These are well thought out arguments. I will make a good effort to address them.
1. In my thread, I admitted that there are some scientists who do not fit that phenotype. However, it is clear that they are very much in the minority.
2. My thread is still in progress. More examples and information to come.
3. I mentioned Marie Curie in the thread. It's obvious that you did not read it, or only skimmed it very briefly.
Again, you trying to find four or five people who go against your phenotype theory doesn't mean anything. You also REALLY push the envelope for who fits and who doesn't.
Marie Curie, for example, THIS is all you had to say:
1) I'm not sure if many people would call her "masculine" especially when she was pretty fashionable for her time period. She really doesn't have many "masculine" features.
2) her skull isn't that huge... in fact, if you were to shave her head, her skull would have been pretty average sized.
See? Not that big.
In fact, when I read all the people you've listed... only a handful seem to have a larger than average skull...
And when you look at a lot of other female "geniuses" most of them are very feminine and pretty and have normal sized skulls as well.
What I'm getting at is this: I think your theory is very .... nitpicked.
You say this genius and this genius and that genius have this phenotype, so all geniuses must have that phenotype.

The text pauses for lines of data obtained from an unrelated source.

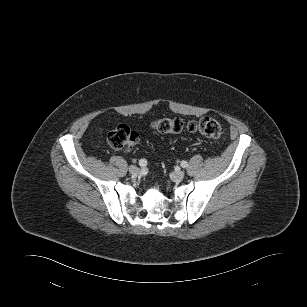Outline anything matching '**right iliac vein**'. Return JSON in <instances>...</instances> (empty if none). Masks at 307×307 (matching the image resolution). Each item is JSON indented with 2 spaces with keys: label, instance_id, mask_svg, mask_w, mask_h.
<instances>
[{
  "label": "right iliac vein",
  "instance_id": "right-iliac-vein-1",
  "mask_svg": "<svg viewBox=\"0 0 307 307\" xmlns=\"http://www.w3.org/2000/svg\"><path fill=\"white\" fill-rule=\"evenodd\" d=\"M129 172L131 175L136 176L140 172V169L137 166L132 165L129 167Z\"/></svg>",
  "mask_w": 307,
  "mask_h": 307
}]
</instances>
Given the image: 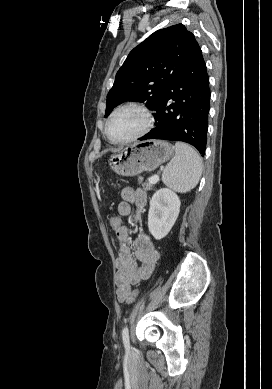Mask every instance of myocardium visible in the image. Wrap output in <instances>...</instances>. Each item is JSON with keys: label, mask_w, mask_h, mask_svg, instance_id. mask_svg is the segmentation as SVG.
Segmentation results:
<instances>
[{"label": "myocardium", "mask_w": 272, "mask_h": 389, "mask_svg": "<svg viewBox=\"0 0 272 389\" xmlns=\"http://www.w3.org/2000/svg\"><path fill=\"white\" fill-rule=\"evenodd\" d=\"M130 108L136 109L142 113V115L144 116V120H145L143 127L139 131H137L135 134H133L132 136H130L128 138L121 139V140L112 139L110 134H109V125H110L111 120L118 112H120L124 109H130ZM153 122H154L153 114L147 106H145L144 104L139 103V102H127V103H124V104L118 106L117 108H115L111 112V114L109 115V117L106 120L104 131H105V135H106L107 139L111 143H113V144H125V143L135 141V140L143 137L144 135H146L150 131V129L152 128Z\"/></svg>", "instance_id": "myocardium-1"}]
</instances>
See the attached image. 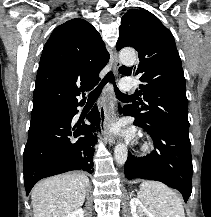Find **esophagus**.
<instances>
[{
  "label": "esophagus",
  "mask_w": 211,
  "mask_h": 217,
  "mask_svg": "<svg viewBox=\"0 0 211 217\" xmlns=\"http://www.w3.org/2000/svg\"><path fill=\"white\" fill-rule=\"evenodd\" d=\"M111 62L113 63L114 66V72L117 73L119 67L121 66V62L119 60L118 53L116 50H114L111 54ZM110 90H111V85L107 84L101 96L100 118H101L102 132L104 138L110 145H113L115 143V138L110 130V113L107 105V100L109 97Z\"/></svg>",
  "instance_id": "obj_1"
}]
</instances>
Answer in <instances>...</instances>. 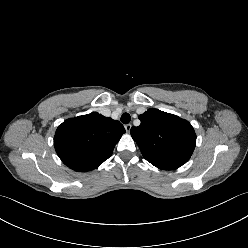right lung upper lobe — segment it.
<instances>
[{
	"instance_id": "1",
	"label": "right lung upper lobe",
	"mask_w": 248,
	"mask_h": 248,
	"mask_svg": "<svg viewBox=\"0 0 248 248\" xmlns=\"http://www.w3.org/2000/svg\"><path fill=\"white\" fill-rule=\"evenodd\" d=\"M123 125L97 112L65 120L58 126L54 147L62 162L74 171L97 168L113 152Z\"/></svg>"
}]
</instances>
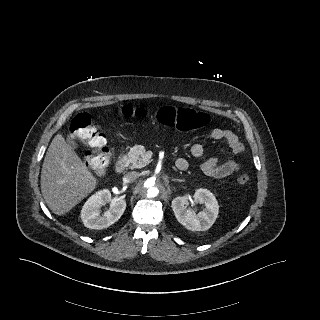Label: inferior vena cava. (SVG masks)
<instances>
[{
    "instance_id": "inferior-vena-cava-1",
    "label": "inferior vena cava",
    "mask_w": 320,
    "mask_h": 320,
    "mask_svg": "<svg viewBox=\"0 0 320 320\" xmlns=\"http://www.w3.org/2000/svg\"><path fill=\"white\" fill-rule=\"evenodd\" d=\"M138 177H139L138 172H135V171L128 172V173L123 177V181L126 182V183L133 182V181H135Z\"/></svg>"
}]
</instances>
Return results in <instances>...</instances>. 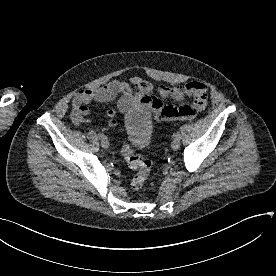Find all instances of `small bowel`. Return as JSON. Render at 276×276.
<instances>
[{"label": "small bowel", "mask_w": 276, "mask_h": 276, "mask_svg": "<svg viewBox=\"0 0 276 276\" xmlns=\"http://www.w3.org/2000/svg\"><path fill=\"white\" fill-rule=\"evenodd\" d=\"M154 86L147 80L135 76L129 82L113 80L105 85L80 90L74 97L73 121L82 123L86 116L90 115L92 102L107 103L116 98V109L107 111L108 126L115 127L118 124V113L128 114L134 110H148L155 120L167 121L173 119H192L202 112L207 104V85L200 81H191L183 85H160L157 88L158 96L152 95ZM192 97L191 104L179 106L165 105L162 99L183 101L186 97Z\"/></svg>", "instance_id": "c3829d8e"}]
</instances>
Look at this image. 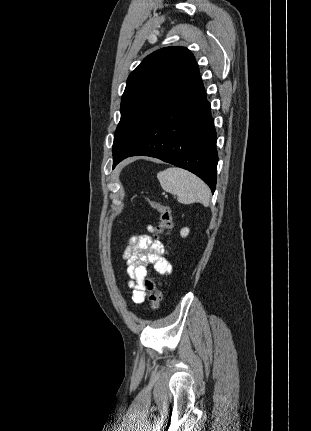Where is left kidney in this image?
Returning a JSON list of instances; mask_svg holds the SVG:
<instances>
[{"label":"left kidney","mask_w":311,"mask_h":431,"mask_svg":"<svg viewBox=\"0 0 311 431\" xmlns=\"http://www.w3.org/2000/svg\"><path fill=\"white\" fill-rule=\"evenodd\" d=\"M190 229L189 227H182L181 231H180V235H182V237H186V235H188Z\"/></svg>","instance_id":"left-kidney-1"}]
</instances>
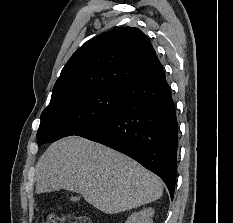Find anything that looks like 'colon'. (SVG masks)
<instances>
[{"mask_svg":"<svg viewBox=\"0 0 233 223\" xmlns=\"http://www.w3.org/2000/svg\"><path fill=\"white\" fill-rule=\"evenodd\" d=\"M47 223H91V221L83 216L60 217L55 214H50Z\"/></svg>","mask_w":233,"mask_h":223,"instance_id":"5ec220e1","label":"colon"}]
</instances>
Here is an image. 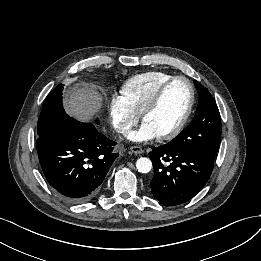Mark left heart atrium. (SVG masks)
I'll use <instances>...</instances> for the list:
<instances>
[{"mask_svg": "<svg viewBox=\"0 0 261 261\" xmlns=\"http://www.w3.org/2000/svg\"><path fill=\"white\" fill-rule=\"evenodd\" d=\"M158 135L147 124H143L141 128L130 135V139L138 142L149 141L157 138Z\"/></svg>", "mask_w": 261, "mask_h": 261, "instance_id": "39dd6f15", "label": "left heart atrium"}]
</instances>
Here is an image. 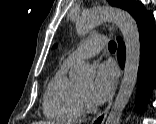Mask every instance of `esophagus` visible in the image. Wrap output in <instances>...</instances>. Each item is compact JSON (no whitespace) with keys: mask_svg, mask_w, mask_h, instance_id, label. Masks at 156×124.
Here are the masks:
<instances>
[{"mask_svg":"<svg viewBox=\"0 0 156 124\" xmlns=\"http://www.w3.org/2000/svg\"><path fill=\"white\" fill-rule=\"evenodd\" d=\"M112 30L113 32H115V28L112 27ZM111 105H112V101L109 102V104L107 105V107L105 108L104 111H102L101 113H99L91 122V124H103L106 117H107V114L111 108Z\"/></svg>","mask_w":156,"mask_h":124,"instance_id":"obj_1","label":"esophagus"}]
</instances>
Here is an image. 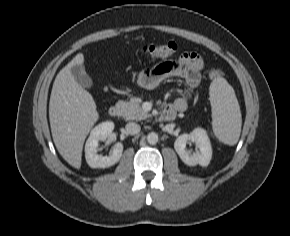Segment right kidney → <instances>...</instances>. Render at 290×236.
Instances as JSON below:
<instances>
[{"label": "right kidney", "instance_id": "obj_1", "mask_svg": "<svg viewBox=\"0 0 290 236\" xmlns=\"http://www.w3.org/2000/svg\"><path fill=\"white\" fill-rule=\"evenodd\" d=\"M114 123L111 121L102 122L91 130L90 136L85 144L86 162L91 168H107L116 164L123 152V144L118 142L112 148L110 156L97 154L99 141L105 140L113 131Z\"/></svg>", "mask_w": 290, "mask_h": 236}]
</instances>
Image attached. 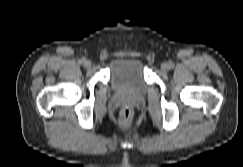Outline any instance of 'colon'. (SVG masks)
I'll return each instance as SVG.
<instances>
[{
	"label": "colon",
	"mask_w": 243,
	"mask_h": 167,
	"mask_svg": "<svg viewBox=\"0 0 243 167\" xmlns=\"http://www.w3.org/2000/svg\"><path fill=\"white\" fill-rule=\"evenodd\" d=\"M133 111L129 107H124L119 115V125L128 128L132 125Z\"/></svg>",
	"instance_id": "colon-1"
}]
</instances>
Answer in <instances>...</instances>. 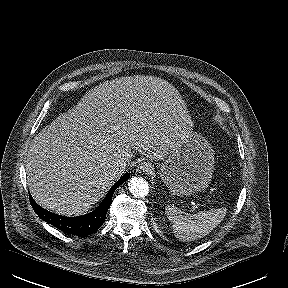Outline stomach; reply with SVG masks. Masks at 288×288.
Segmentation results:
<instances>
[{
	"instance_id": "0dacf381",
	"label": "stomach",
	"mask_w": 288,
	"mask_h": 288,
	"mask_svg": "<svg viewBox=\"0 0 288 288\" xmlns=\"http://www.w3.org/2000/svg\"><path fill=\"white\" fill-rule=\"evenodd\" d=\"M214 170V151L201 135L180 140L160 164L159 174L173 195L189 196L208 187Z\"/></svg>"
}]
</instances>
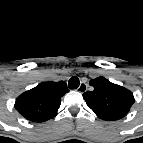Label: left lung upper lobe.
Listing matches in <instances>:
<instances>
[{
	"label": "left lung upper lobe",
	"instance_id": "1",
	"mask_svg": "<svg viewBox=\"0 0 143 143\" xmlns=\"http://www.w3.org/2000/svg\"><path fill=\"white\" fill-rule=\"evenodd\" d=\"M90 85L94 90L85 92L83 98L87 106L102 120L114 121L123 118L135 102L131 91L102 76L92 79Z\"/></svg>",
	"mask_w": 143,
	"mask_h": 143
}]
</instances>
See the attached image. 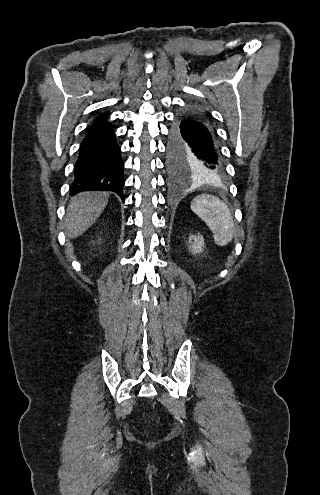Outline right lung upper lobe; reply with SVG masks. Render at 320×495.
<instances>
[{
	"mask_svg": "<svg viewBox=\"0 0 320 495\" xmlns=\"http://www.w3.org/2000/svg\"><path fill=\"white\" fill-rule=\"evenodd\" d=\"M108 115H109V113H107L106 115H104V114H103V115H98V116L95 118V120H94V121H95V122H97V121L103 120V119H105Z\"/></svg>",
	"mask_w": 320,
	"mask_h": 495,
	"instance_id": "obj_1",
	"label": "right lung upper lobe"
}]
</instances>
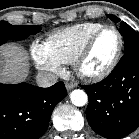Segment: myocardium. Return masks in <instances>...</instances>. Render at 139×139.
Masks as SVG:
<instances>
[{
	"label": "myocardium",
	"instance_id": "myocardium-1",
	"mask_svg": "<svg viewBox=\"0 0 139 139\" xmlns=\"http://www.w3.org/2000/svg\"><path fill=\"white\" fill-rule=\"evenodd\" d=\"M106 30H113L117 35L118 46H117L115 55L112 58V60L110 61V63L103 70H101L97 73H87L82 68L83 63H84L85 59L87 58V56L89 55L98 36ZM123 47H124V40H123V36H122L121 32L113 25H103L87 39L85 44L82 46V48L76 55V57L73 61V67H74L76 74L80 78H82L86 81H89V82H98V81H101V80L107 78L118 65L121 55H122Z\"/></svg>",
	"mask_w": 139,
	"mask_h": 139
}]
</instances>
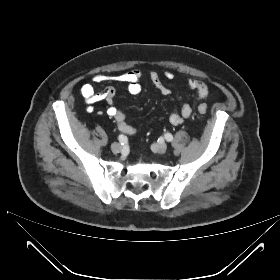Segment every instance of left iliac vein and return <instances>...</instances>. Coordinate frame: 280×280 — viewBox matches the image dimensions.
<instances>
[{"label":"left iliac vein","mask_w":280,"mask_h":280,"mask_svg":"<svg viewBox=\"0 0 280 280\" xmlns=\"http://www.w3.org/2000/svg\"><path fill=\"white\" fill-rule=\"evenodd\" d=\"M156 152L163 154L167 151V144L165 142H159L155 144Z\"/></svg>","instance_id":"4c4485c4"}]
</instances>
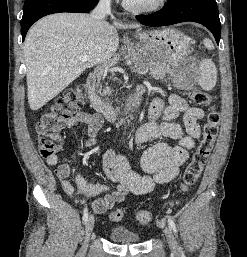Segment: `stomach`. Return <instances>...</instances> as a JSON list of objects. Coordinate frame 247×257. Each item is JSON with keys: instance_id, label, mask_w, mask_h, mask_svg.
<instances>
[{"instance_id": "stomach-1", "label": "stomach", "mask_w": 247, "mask_h": 257, "mask_svg": "<svg viewBox=\"0 0 247 257\" xmlns=\"http://www.w3.org/2000/svg\"><path fill=\"white\" fill-rule=\"evenodd\" d=\"M135 37L138 40L135 58L146 65L169 63L174 66L190 54L188 37L175 29L137 32Z\"/></svg>"}]
</instances>
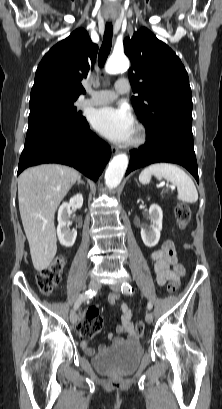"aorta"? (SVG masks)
I'll use <instances>...</instances> for the list:
<instances>
[{
  "label": "aorta",
  "mask_w": 222,
  "mask_h": 409,
  "mask_svg": "<svg viewBox=\"0 0 222 409\" xmlns=\"http://www.w3.org/2000/svg\"><path fill=\"white\" fill-rule=\"evenodd\" d=\"M129 68V60L124 56L112 55L107 61L105 70L109 74H117ZM128 156L126 154L116 155L109 163L105 172V184L109 189L116 188L128 167Z\"/></svg>",
  "instance_id": "aorta-1"
}]
</instances>
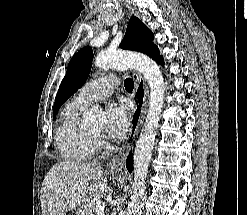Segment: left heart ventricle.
<instances>
[{"label": "left heart ventricle", "mask_w": 247, "mask_h": 215, "mask_svg": "<svg viewBox=\"0 0 247 215\" xmlns=\"http://www.w3.org/2000/svg\"><path fill=\"white\" fill-rule=\"evenodd\" d=\"M101 130H102L101 127H97V128H95V129L91 130V133L100 134Z\"/></svg>", "instance_id": "b2bd125f"}]
</instances>
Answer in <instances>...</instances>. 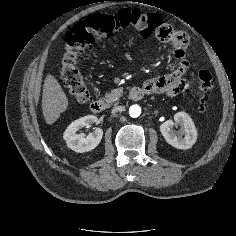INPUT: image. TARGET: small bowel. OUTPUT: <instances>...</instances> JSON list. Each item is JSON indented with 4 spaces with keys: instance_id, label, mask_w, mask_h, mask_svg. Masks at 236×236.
<instances>
[{
    "instance_id": "c3829d8e",
    "label": "small bowel",
    "mask_w": 236,
    "mask_h": 236,
    "mask_svg": "<svg viewBox=\"0 0 236 236\" xmlns=\"http://www.w3.org/2000/svg\"><path fill=\"white\" fill-rule=\"evenodd\" d=\"M183 37L182 42H174V55L177 61V68L171 74L161 76L158 78L147 81L143 88L146 94H167L175 95L187 88V83L183 76L189 67V62L185 57L188 38L185 34L181 33ZM131 59L129 53H126L122 57L123 62H127Z\"/></svg>"
}]
</instances>
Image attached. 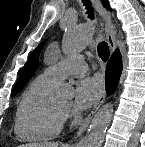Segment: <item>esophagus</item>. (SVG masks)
I'll return each instance as SVG.
<instances>
[{"label":"esophagus","mask_w":145,"mask_h":147,"mask_svg":"<svg viewBox=\"0 0 145 147\" xmlns=\"http://www.w3.org/2000/svg\"><path fill=\"white\" fill-rule=\"evenodd\" d=\"M94 6L99 14V16L102 18L104 23V30L106 39L108 42V45L110 47L111 52H114L116 49V38H115V31L114 26L112 22L111 14L103 7L101 1L99 0H93ZM106 98V93L103 92V94L100 96V98L95 103L94 107L90 111V113L87 115V117L84 119L83 123L77 130L75 137H80L84 134V132L87 130L92 118L94 117L95 113L98 111L100 106L103 104Z\"/></svg>","instance_id":"esophagus-1"}]
</instances>
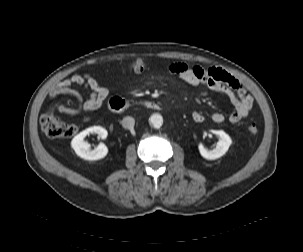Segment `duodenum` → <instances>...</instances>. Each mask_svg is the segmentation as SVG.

You do allow for some outliers, which is far more than what someone like Holden allows for, so I appreciate that.
But big skull and genius aren't necessarily factors that influence each other. It's like this; Icecream sales go up in the summer, this is a well known fact, Crime also goes up in the summer.... obviously this means that Icecream sales are causing the crime to go up right? Wrong, there's a plethora of different reasons why icecream sales go up in the summer (heat) and why crime would also raise (heat, people on vacations and out of home, etc). I feel like some geniuses having a certain phenotype does not mean their skull shape or physical features influenced their IQ or logistics.
You said "Our species" = humans. Homo Sapiens. A good example of genetic degradation was the transition from Homo neanderthalensis to Homo sapiens."
I also don't understand this quote and the article you linked about neanderthals and homo sapians... We didn't directly descend from them... so how is that a genetic degradation?
I'm also interested in learning why you feel it's better for race to breed within its own race when there is ample evidence to show that this causes genetic problems as recessive genes cannot be "overridden". I get that it sucks that one day red heads and blue eyes will be gone with the dodo bird... but so will some diseases (hopefully). It's been shown in dogs and cats and tons of other animals. Mutts are a crap ton healthier than the purebreeds. Why do you feel that mixing races is a bad idea?